Understanding exactly which viruses researchers at the WIV were working on could provide important evidence for any one of these theories. It’s one of the reasons that investigators on Capitol Hill and elsewhere have been keenly focused on the database that was taken offline in 2019.

But it might not prove anything definitively, sources familiar with the intelligence say. Even if scientists in the intelligence community are able to use the data from the lab to stitch together a complete genetic history that shows how the virus mutated, they might not have enough information about how it was handled by the Chinese lab to determine with a high level of confidence that it leaked.

“Despite having that complete history of variants, [officials might] lack the contextual information to make sense of it in a narrative way,” the source familiar with the investigation explained.

“Even a complete sequence history is difficult to obtain. And doesn’t really tell us anything about the origins of the pandemic itself without the context,” this person added.

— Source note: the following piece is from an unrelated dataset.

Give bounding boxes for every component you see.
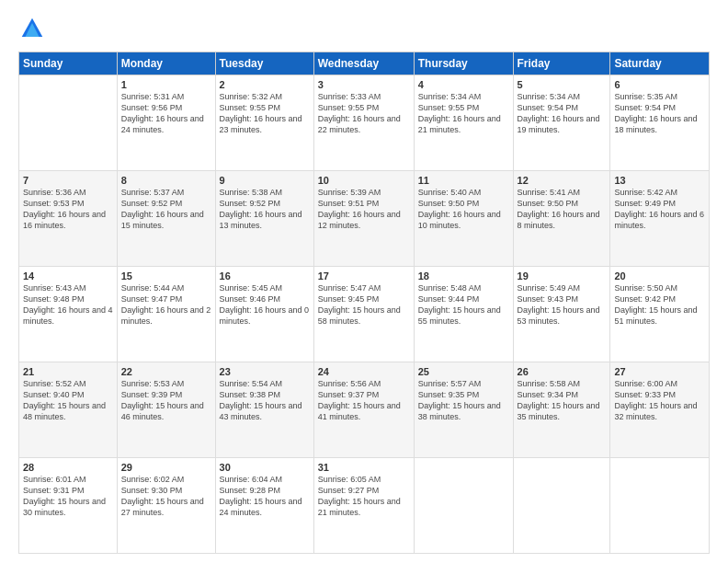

Some Republicans on Capitol Hill have jumped into the uncertainty with their own report claiming that “the preponderance of evidence suggests” the coronavirus was “accidentally” released from a lab in Wuhan in 2019 — an assertion that goes far beyond the intelligence community’s current view of the matter.

90 days — and then what?

It’s possible that at the end of Biden’s 90-day push, the intelligence community won’t have reached what’s known as a “high-confidence” assessment as to the pandemic’s origins. Administration officials have previously suggested to CNN that it’s possible a second review could be ordered at the end of the 90 days.

A bipartisan group of lawmakers on the Senate Intelligence and Foreign Relations Committees earlier this week sent a letter urging the administration to continue to prioritize the hunt until such a judgment can be made in order to prevent future pandemics.

But the lawmakers also zeroed in on a related focus for intelligence officials probing the pandemic’s origins: China’s “efforts to conceal the severity and scope of the outbreak of the SARS-CoV-2 virus that caused the COVID-19 pandemic.”

“We also believe that the investigation should address PRC efforts to prevent international inquiries into the origins of SARS-CoV-2, and other actions PRC authorities have taken to obscure the nature of the virus and its transmission,” the lawmakers said.

Republican lawmakers in the House, meanwhile, have latched onto the theory that the virus escaped from a lab. GOP lawmakers in a report released Monday by Rep. Michael McCaul of Texas have claimed that “the preponderance of evidence suggests” the coronavirus was “accidentally” released from a lab in Wuhan in 2019.

Intelligence officials say it’s still far too soon to say.